Arsenal lança curta de Spike Lee para ativar parceria com a fintech Airwallex
Filme “Who Are Ya?” inaugura abordagem narrativa na ativação comercial do clube, com foco em cultura de adeptos e menor exposição de marca direta.
O que aconteceu
O Arsenal divulgou uma curta-metragem, “Who Are Ya?”, realizada pelo vencedor de Óscar Spike Lee, como primeira colaboração entre o cineasta e o clube. A peça integra a estratégia de ativação da parceria global com a fintech Airwallex e recorre a um cenário de pub para discutir não apenas futebol, mas também termos financeiros, aproximando o discurso da realidade dos adeptos modernos. O elenco inclui atuais jogadores, antigas lendas como Thierry Henry e figuras culturais.
Por Que Importa
- Sinal de mudança no marketing desportivo: conteúdo narrativo a substituir ativações centradas em logótipos, visando maior engagement e retenção de audiência.
- Para a Airwallex, posiciona a marca como parceira estratégica do clube, reduzindo publicidade intrusiva e aumentando a relevância cultural junto de mercados globais (valores não divulgados).
- O Arsenal reforça o seu inventário de conteúdos premium, potencialmente monetizável via patrocínios, licenciamento e canais próprios de distribuição.

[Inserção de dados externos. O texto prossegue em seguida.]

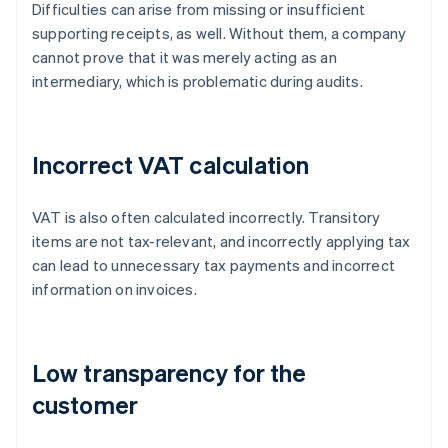
Difficulties can arise from missing or insufficient
supporting receipts, as well. Without them, a company
cannot prove that it was merely acting as an
intermediary, which is problematic during audits.
Incorrect VAT calculation
VAT is also often calculated incorrectly. Transitory
items are not tax-relevant, and incorrectly applying tax
can lead to unnecessary tax payments and incorrect
information on invoices.
Low transparency for the
customer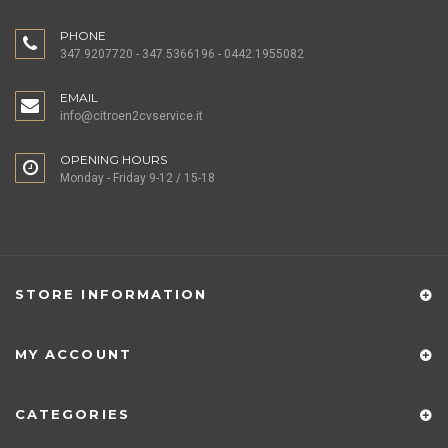
PHONE
347.9207720 - 347.5366196 - 0442.1955082
EMAIL
info@citroen2cvservice.it
OPENING HOURS
Monday - Friday 9-12 / 15-18
STORE INFORMATION
MY ACCOUNT
CATEGORIES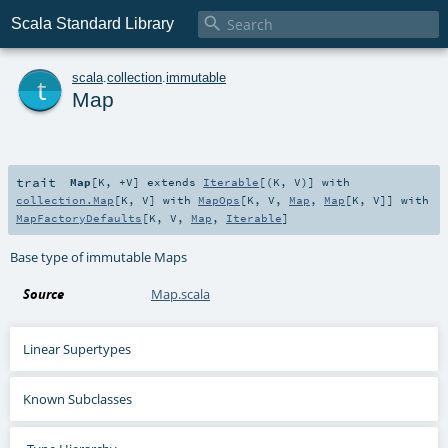

Scala Standard Library
t
scala
.
collection
.
immutable
Map
trait
Map
[
K
,
+V
]
extends
Iterable
[(
K
,
V
)] with
collection.Map
[
K
,
V
] with
MapOps
[
K
,
V
,
Map
,
Map
[
K
,
V
]] with
MapFactoryDefaults
[
K
,
V
,
Map
,
Iterable
]
Base type of immutable Maps
Source
Map.scala
Linear Supertypes
Known Subclasses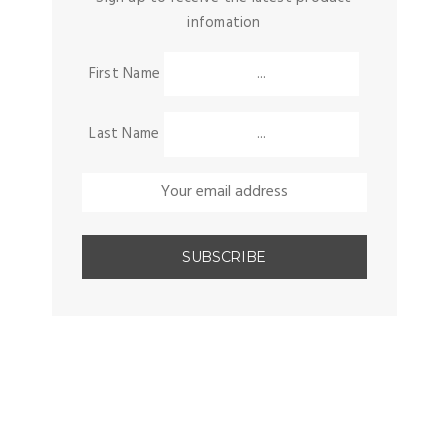
infomation
First Name
Last Name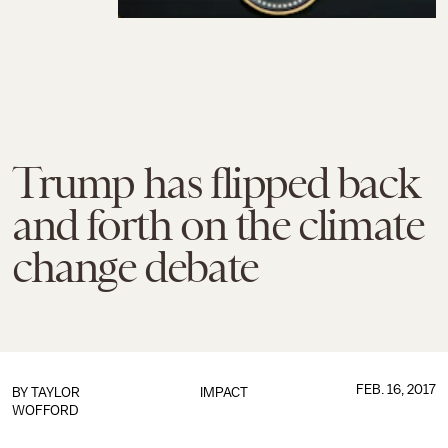
Trump has flipped back
and forth on the climate
change debate
FEB. 16, 2017
BY
TAYLOR
IMPACT
WOFFORD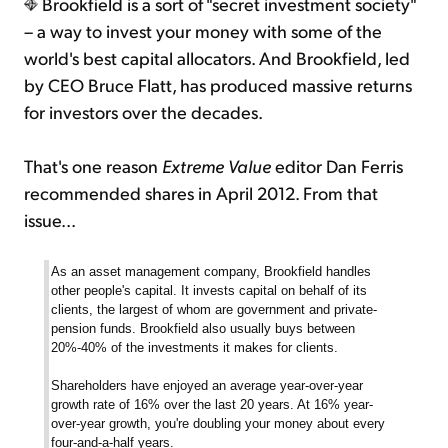
Brookfield is a sort of "secret investment society"
– a way to invest your money with some of the
world's best capital allocators. And Brookfield, led
by CEO Bruce Flatt, has produced massive returns
for investors over the decades.
That's one reason
Extreme Value
editor Dan Ferris
recommended shares in April 2012. From that
issue...
As an asset management company, Brookfield handles
other people's capital. It invests capital on behalf of its
clients, the largest of whom are government and private-
pension funds. Brookfield also usually buys between
20%-40% of the investments it makes for clients.
Shareholders have enjoyed an average year-over-year
growth rate of 16% over the last 20 years. At 16% year-
over-year growth, you're doubling your money about every
four-and-a-half years.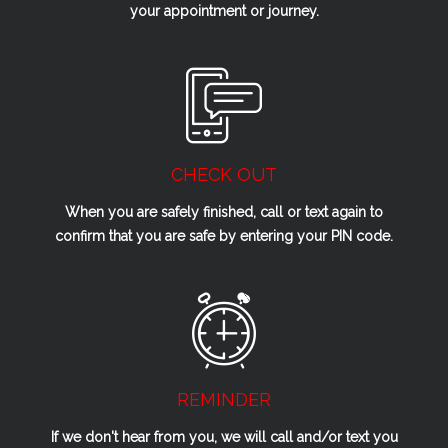
your appointment or journey.
CHECK OUT
When you are safely finished, call or text again to
confirm that you are safe by entering your PIN code.
REMINDER
If we don't hear from you, we will call and/or text you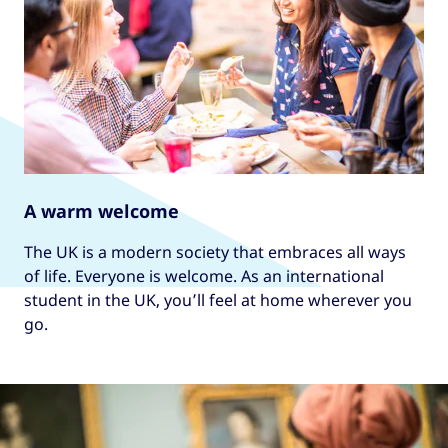
A warm welcome
The UK is a modern society that embraces all ways
of life. Everyone is welcome. As an international
student in the UK, you’ll feel at home wherever you
go.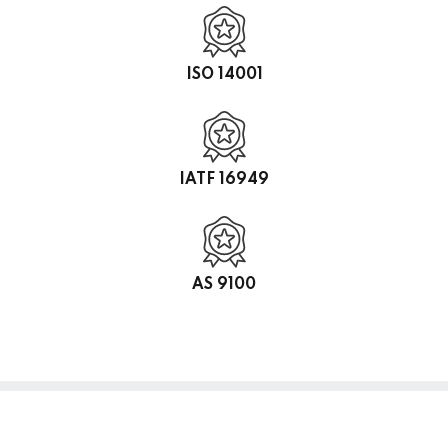
ISO 14001
IATF 16949
AS 9100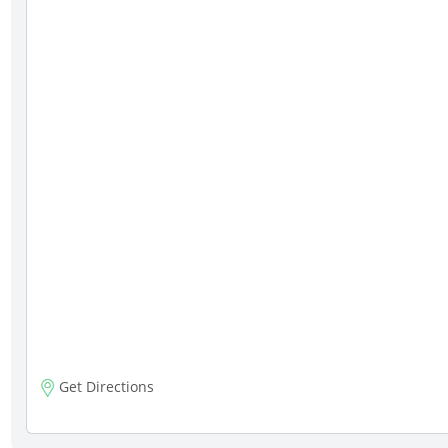
Get Directions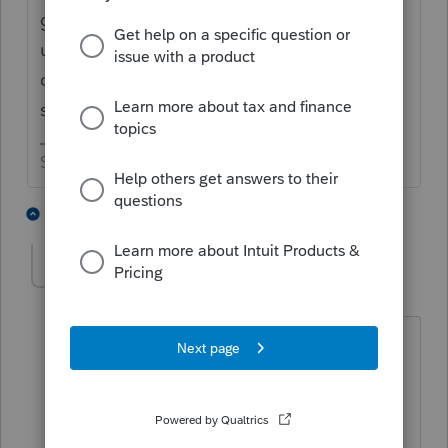
going on at the IRS, I wouldn't attempt that
unless you want to deal with headaches
down the road. Ok, now what was that
saying? Oh yeah - just my opinion.
Slava Ukraini!
1 person likes this
2 replies
dkh
AUTHOR
Level 15
Forum|Forum|4 years ago
You're right probably bad idea to
attempt having it applied. If we get
this in soon there is a possibility client
will receive refund in time to pay 2021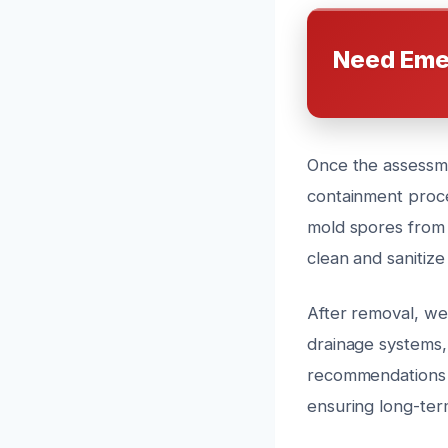
Need Eme
Once the assessme
containment proce
mold spores from 
clean and sanitiz
After removal, we 
drainage systems,
recommendations 
ensuring long-ter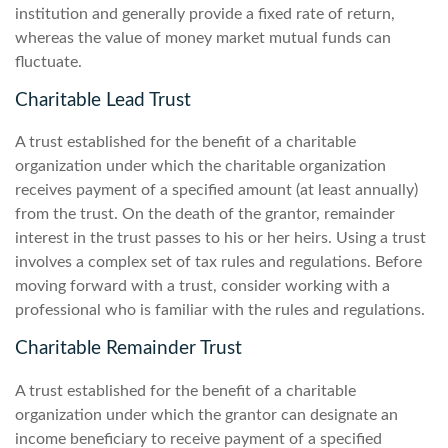
institution and generally provide a fixed rate of return,
whereas the value of money market mutual funds can
fluctuate.
Charitable Lead Trust
A trust established for the benefit of a charitable
organization under which the charitable organization
receives payment of a specified amount (at least annually)
from the trust. On the death of the grantor, remainder
interest in the trust passes to his or her heirs. Using a trust
involves a complex set of tax rules and regulations. Before
moving forward with a trust, consider working with a
professional who is familiar with the rules and regulations.
Charitable Remainder Trust
A trust established for the benefit of a charitable
organization under which the grantor can designate an
income beneficiary to receive payment of a specified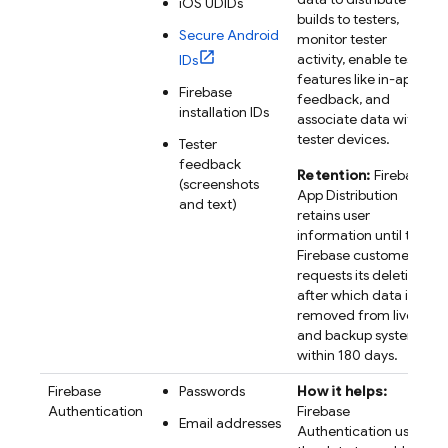
iOS UDIDs
builds to testers,
Secure Android
monitor tester
activity, enable tester
IDs
features like in-app
Firebase
feedback, and
installation IDs
associate data with
tester devices.
Tester
feedback
Retention:
Firebase
(screenshots
App Distribution
and text)
retains user
information until the
Firebase customer
requests its deletion,
after which data is
removed from live
and backup systems
within 180 days.
Firebase
Passwords
How it helps:
Authentication
Firebase
Email addresses
Authentication uses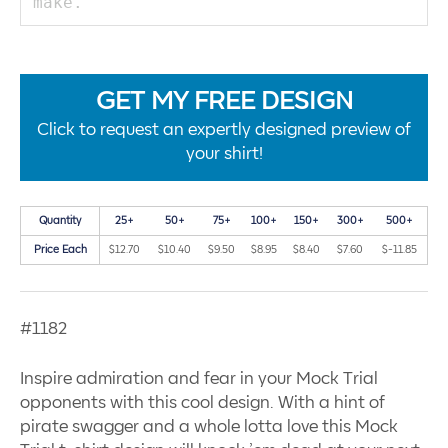
GET MY FREE DESIGN
Click to request an expertly designed preview of
your shirt!
Quantity
25+
50+
75+
100+
150+
300+
500+
Price Each
$12.70
$10.40
$9.50
$8.95
$8.40
$7.60
$-11.85
#1182
Inspire admiration and fear in your Mock Trial
opponents with this cool design. With a hint of
pirate swagger and a whole lotta love this Mock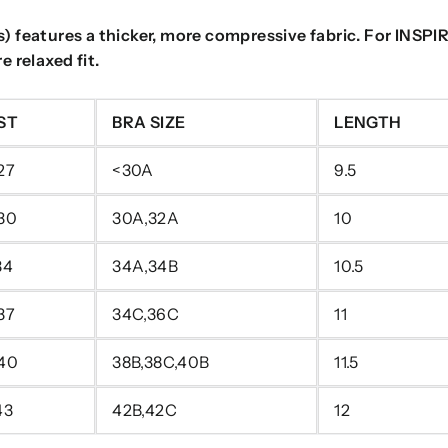
 features a thicker, more compressive fabric. For INSPIRE,
 relaxed fit.
ST
BRA SIZE
LENGTH
27
<30A
9.5
 30
30A,32A
10
34
34A,34B
10.5
37
34C,36C
11
 40
38B,38C,40B
11.5
43
42B,42C
12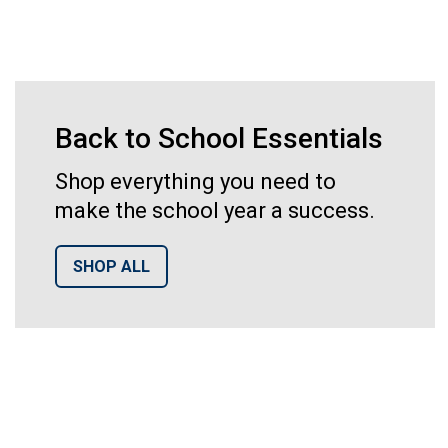
Back to School Essentials
Shop everything you need to
make the school year a success.
SHOP ALL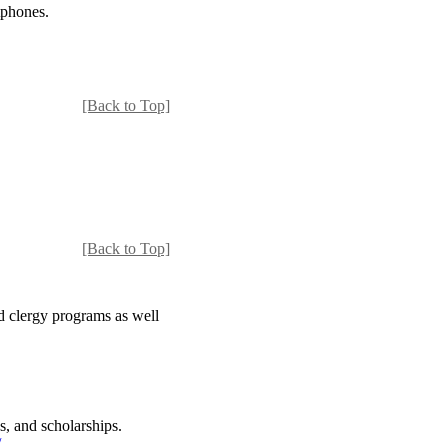
tphones.
[Back to Top]
[Back to Top]
d clergy programs as well
s, and scholarships.
/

- Diferenciação competitiva: estética cinematográfica (assinatura de Spike Lee) eleva o padrão de conteúdos de clube, com possível impacto em métricas como tempo de visualização e custo por mil (CPM).
Contexto
- A Airwallex é parceira global do Arsenal e atua em pagamentos e serviços financeiros digitais; a peça visa explicar a sua proposta sem dependência de branding ostensivo.
- O uso de referências culturais e participação de ícones (ex.: Thierry Henry) seguem a tendência de conteúdo “entretenimento primeiro” no futebol europeu para captar públicos fora do dia de jogo.
Entre Linhas
- Não foram divulgados investimento, KPIs ou metas de retorno do investimento (ROI); sucesso dependerá de alcance, conclusão de visualização e conversões de topo de funil (não confirmado).
- A escolha por um formato “cinema de autor” sugere aposta em valor de produção para competir com plataformas de transmissão online e criadores independentes.